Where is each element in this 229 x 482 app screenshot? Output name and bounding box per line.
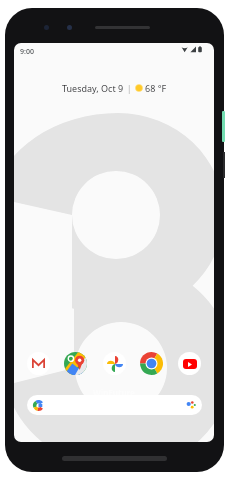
- staticText: 68 °F: [145, 82, 167, 94]
- button[interactable]: Gmail: [27, 352, 50, 375]
- staticText: 9:00: [20, 47, 34, 57]
- staticText: |: [127, 83, 132, 94]
- button[interactable]: YouTube: [178, 352, 201, 375]
- button[interactable]: Photos: [103, 352, 126, 375]
- button[interactable]: Maps: [64, 352, 87, 375]
- staticText: Tuesday, Oct 9: [62, 82, 124, 94]
- button[interactable]: [27, 395, 202, 415]
- button[interactable]: Chrome: [140, 352, 163, 375]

Work task ->
Only text belongs in the copy: repeat each line of the data exactly and leave out the pictures.

Task output ->
Where is each element in this 229 x 482 app screenshot? Output name and bounding box per line.
- staticText: 68 °F: [145, 82, 167, 94]
- button[interactable]: Gmail: [27, 352, 50, 375]
- staticText: 9:00: [20, 47, 34, 57]
- staticText: |: [127, 83, 132, 94]
- button[interactable]: YouTube: [178, 352, 201, 375]
- button[interactable]: Photos: [103, 352, 126, 375]
- button[interactable]: Maps: [64, 352, 87, 375]
- staticText: Tuesday, Oct 9: [62, 82, 124, 94]
- button[interactable]: [27, 395, 202, 415]
- button[interactable]: Chrome: [140, 352, 163, 375]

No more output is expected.